Gladis Jiménez quedó con parálisis tras sufrir un accidente automovilístico hace casi dos años. La hondureña recuerda que el vehículo en el que viajaba con su hija volcó y quedó con las llantas hacia arriba.
El llanto de la menor fue lo que la despertó después del impacto. “Ese momento fue muy rápido; cuando me desperté sin sentido fue porque la niña empezó a llorar y pues, el carro quedó llantas arriba”, recordó la hondureña.
Ahora, su condición física dificulta el traslado y la obliga a buscar una alternativa que le permita regresar al país sin separarse de su hija, quien nació en Estados Unidos.
Gladis perdió la movilidad de su cuerpo y ahora necesita asistencia para realizar distintas actividades.
Su situación se complicó todavía más después de que su esposo fuera detenido por migración y lo deportaran a Honduras.
El esposo de Gladis era el principal sustento económico del hogar y también la ayudaba con sus cuidados, por lo que ahora busca regresar al país para reunirse con él y su familia.

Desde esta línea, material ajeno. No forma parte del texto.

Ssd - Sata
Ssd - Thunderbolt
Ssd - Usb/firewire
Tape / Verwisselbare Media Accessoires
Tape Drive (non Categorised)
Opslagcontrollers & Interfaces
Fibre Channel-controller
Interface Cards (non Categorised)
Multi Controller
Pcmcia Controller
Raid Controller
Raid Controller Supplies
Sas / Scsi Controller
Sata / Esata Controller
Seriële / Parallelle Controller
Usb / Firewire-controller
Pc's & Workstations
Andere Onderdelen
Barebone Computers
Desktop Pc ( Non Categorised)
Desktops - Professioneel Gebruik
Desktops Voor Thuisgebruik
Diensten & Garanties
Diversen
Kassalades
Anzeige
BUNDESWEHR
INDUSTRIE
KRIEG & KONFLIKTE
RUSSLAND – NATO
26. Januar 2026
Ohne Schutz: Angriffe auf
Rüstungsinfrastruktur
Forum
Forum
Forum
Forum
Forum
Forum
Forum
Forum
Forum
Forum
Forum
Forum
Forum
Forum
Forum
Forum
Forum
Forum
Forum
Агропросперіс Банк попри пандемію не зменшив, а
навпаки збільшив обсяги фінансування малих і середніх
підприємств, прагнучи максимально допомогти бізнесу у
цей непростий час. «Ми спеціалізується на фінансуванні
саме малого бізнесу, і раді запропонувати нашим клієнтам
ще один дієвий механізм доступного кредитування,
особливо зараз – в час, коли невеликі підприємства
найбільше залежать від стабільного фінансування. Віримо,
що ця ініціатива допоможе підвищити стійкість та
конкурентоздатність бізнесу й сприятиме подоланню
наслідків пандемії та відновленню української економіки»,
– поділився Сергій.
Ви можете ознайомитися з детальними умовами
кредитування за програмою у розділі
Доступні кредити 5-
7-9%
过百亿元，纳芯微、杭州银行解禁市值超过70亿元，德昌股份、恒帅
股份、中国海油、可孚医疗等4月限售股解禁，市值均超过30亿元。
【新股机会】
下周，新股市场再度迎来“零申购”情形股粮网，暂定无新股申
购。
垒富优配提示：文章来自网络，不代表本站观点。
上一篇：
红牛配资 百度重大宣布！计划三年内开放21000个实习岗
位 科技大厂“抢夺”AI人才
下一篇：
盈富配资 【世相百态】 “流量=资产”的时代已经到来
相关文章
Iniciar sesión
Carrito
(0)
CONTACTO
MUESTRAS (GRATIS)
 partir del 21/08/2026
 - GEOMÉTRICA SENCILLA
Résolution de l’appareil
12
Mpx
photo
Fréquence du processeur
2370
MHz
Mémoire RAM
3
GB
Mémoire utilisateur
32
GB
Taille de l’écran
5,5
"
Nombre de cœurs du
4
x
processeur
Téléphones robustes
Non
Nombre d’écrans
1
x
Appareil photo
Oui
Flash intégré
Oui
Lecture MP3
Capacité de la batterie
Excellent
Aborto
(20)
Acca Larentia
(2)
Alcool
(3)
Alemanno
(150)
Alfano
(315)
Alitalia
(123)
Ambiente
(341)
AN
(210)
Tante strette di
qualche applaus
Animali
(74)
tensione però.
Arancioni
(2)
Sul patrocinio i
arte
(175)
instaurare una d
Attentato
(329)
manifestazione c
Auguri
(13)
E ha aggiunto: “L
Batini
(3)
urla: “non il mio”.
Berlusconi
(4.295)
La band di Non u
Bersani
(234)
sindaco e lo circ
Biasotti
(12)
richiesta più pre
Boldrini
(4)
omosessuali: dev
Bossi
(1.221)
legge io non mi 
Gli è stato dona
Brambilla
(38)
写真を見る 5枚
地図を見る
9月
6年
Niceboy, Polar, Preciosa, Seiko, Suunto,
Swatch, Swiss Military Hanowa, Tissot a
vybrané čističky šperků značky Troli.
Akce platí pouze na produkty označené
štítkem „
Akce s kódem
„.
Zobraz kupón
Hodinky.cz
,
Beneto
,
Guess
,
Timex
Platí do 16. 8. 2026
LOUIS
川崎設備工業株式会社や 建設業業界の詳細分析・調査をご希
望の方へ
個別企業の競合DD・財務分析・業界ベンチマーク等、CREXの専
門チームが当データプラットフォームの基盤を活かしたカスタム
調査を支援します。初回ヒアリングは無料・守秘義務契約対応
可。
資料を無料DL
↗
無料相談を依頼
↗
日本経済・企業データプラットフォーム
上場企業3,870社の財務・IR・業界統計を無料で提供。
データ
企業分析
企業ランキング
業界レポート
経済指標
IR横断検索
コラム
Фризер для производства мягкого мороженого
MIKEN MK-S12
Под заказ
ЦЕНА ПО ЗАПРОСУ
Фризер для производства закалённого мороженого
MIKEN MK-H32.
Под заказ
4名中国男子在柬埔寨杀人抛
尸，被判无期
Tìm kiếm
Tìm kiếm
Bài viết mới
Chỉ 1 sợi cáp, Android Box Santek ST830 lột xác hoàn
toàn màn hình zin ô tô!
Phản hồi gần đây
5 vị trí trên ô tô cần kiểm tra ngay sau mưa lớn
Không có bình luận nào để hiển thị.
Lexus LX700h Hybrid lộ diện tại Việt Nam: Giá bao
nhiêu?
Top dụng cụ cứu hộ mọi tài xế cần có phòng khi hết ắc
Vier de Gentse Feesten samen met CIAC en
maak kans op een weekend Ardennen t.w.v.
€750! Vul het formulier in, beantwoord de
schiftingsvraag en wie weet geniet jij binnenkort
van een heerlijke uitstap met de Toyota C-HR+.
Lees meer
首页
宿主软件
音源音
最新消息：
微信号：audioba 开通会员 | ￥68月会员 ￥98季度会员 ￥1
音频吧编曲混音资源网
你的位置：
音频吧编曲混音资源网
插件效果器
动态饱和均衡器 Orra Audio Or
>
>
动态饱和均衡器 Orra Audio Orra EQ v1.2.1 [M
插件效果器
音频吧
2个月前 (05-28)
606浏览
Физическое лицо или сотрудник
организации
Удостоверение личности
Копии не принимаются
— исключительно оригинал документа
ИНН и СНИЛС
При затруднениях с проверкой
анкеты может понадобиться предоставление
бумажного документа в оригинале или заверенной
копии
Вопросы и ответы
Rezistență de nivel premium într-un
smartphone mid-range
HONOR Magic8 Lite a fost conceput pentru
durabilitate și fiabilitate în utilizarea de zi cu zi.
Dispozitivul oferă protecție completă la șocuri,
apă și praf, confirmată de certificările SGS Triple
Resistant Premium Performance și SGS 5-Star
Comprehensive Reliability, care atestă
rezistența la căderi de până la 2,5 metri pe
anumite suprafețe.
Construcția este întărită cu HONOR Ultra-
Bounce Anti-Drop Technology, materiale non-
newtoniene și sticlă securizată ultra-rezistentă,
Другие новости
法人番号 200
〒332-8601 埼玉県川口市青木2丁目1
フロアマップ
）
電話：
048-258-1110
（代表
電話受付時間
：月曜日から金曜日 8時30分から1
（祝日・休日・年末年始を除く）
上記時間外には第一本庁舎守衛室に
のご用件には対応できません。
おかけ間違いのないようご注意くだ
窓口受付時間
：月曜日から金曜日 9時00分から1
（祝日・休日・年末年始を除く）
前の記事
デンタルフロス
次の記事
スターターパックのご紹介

“Es él el que pagaba todo, los gastos y todo, pero en eso pues lo va agarrando migración, pero cuando supe que iba para Honduras también fue un momento triste”, relató.
Una de las alternativas que considera es la autodeportación mediante la aplicación CBP Home, que le permite mediante ese mecanismo solicitar un vuelo de regreso al país de origen.
Sin embargo, debido a su condición física, no puede viajar como una pasajera convencional, ya que necesita trasladar los equipos que utiliza para movilizarse y recibir atención médica.
“La silla eléctrica, la silla de baño, la manual, la cama de hospital, el elevador que me levanta, todas las cosas que necesito”, explicó.
La hondureña teme que esa situación provoque una separación de su hija, quien es ciudadana estadounidense, por lo que pide ayuda a las autoridades de Honduras para encontrar una alternativa que le permita regresar al país junto a la menor.